Early Detection, Prevention and Infections Branch, International Agency for Research on Cancer (IARC/WHO), Lyon, France.
Elife. 2023 May 25;12:e81752. doi: 10.7554/eLife.81752.
Local cervical cancer epidemiological data essential to project the context-specific impact of cervical cancer preventive measures are often missing. We developed a framework, hereafter named Footprinting, to approximate missing data on sexual behaviour, human papillomavirus (HPV) prevalence, or cervical cancer incidence, and applied it to an Indian case study. With our framework, we (1) identified clusters of Indian states with similar cervical cancer incidence patterns, (2) classified states without incidence data to the identified clusters based on similarity in sexual behaviour, (3) approximated missing cervical cancer incidence and HPV prevalence data based on available data within each cluster. Two main patterns of cervical cancer incidence, characterized by high and low incidence, were identified. Based on the patterns in the sexual behaviour data, all Indian states with missing data on cervical cancer incidence were classified to the low-incidence cluster. Finally, missing data on cervical cancer incidence and HPV prevalence were approximated based on the mean of the available data within each cluster. With the Footprinting framework, we approximated missing cervical cancer epidemiological data and made context-specific impact projections for cervical cancer preventive measures, to assist public health decisions on cervical cancer prevention in India and other countries.
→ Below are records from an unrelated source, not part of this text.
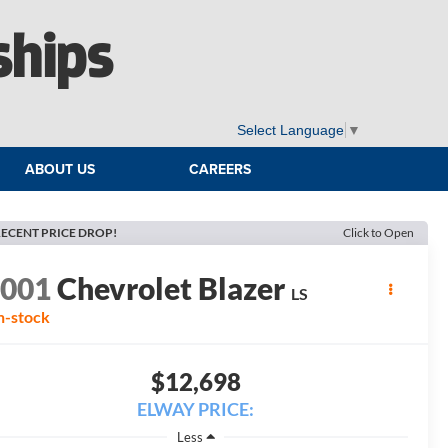
ships
Select Language
▼
ABOUT US
CAREERS
ECENT PRICE DROP!
Click to Open
2001
Chevrolet Blazer
LS
n-stock
$12,698
ELWAY PRICE:
Less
本地宫颈癌流行病学数据对于预测宫颈癌预防措施的具体影响至关重要,但往往缺失。我们开发了一种名为“足迹”(Footprinting)的框架,用于近似估算性行为、人乳头瘤病毒(HPV)流行率或宫颈癌发病率等缺失数据,并将其应用于印度的案例研究。通过我们的框架,我们:(1) 确定了具有相似宫颈癌发病模式的印度邦聚类;(2) 根据性行为的相似性,将无发病数据的邦分类到已识别的聚类中;(3) 根据每个聚类内的现有数据,近似估算缺失的宫颈癌发病率和 HPV 流行率数据。确定了两种主要的宫颈癌发病率模式,其特征是发病率高和低。根据性行为数据中的模式,所有宫颈癌发病率缺失的印度邦都被归类为低发病率聚类。最后,根据每个聚类内可用数据的平均值,估算了宫颈癌发病率和 HPV 流行率的缺失数据。通过足迹框架,我们近似估算了缺失的宫颈癌流行病学数据,并对宫颈癌预防措施的具体影响进行了预测,以协助印度和其他国家在宫颈癌预防方面的公共卫生决策。